Extracted data entries:

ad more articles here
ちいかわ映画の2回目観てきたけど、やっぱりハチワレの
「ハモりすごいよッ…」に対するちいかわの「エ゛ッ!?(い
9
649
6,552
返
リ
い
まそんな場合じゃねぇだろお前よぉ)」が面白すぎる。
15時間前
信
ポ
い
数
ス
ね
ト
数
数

**WHAT THE EXERCISE ASKS:**
The response should be an exact repeat of the data above.

**REPLY:**
ad more articles here
ちいかわ映画の2回目観てきたけど、やっぱりハチワレの
「ハモりすごいよッ…」に対するちいかわの「エ゛ッ!?(い
9
649
6,552
返
リ
い
まそんな場合じゃねぇだろお前よぉ)」が面白すぎる。
15時間前
信
ポ
い
数
ス
ね
ト
数
数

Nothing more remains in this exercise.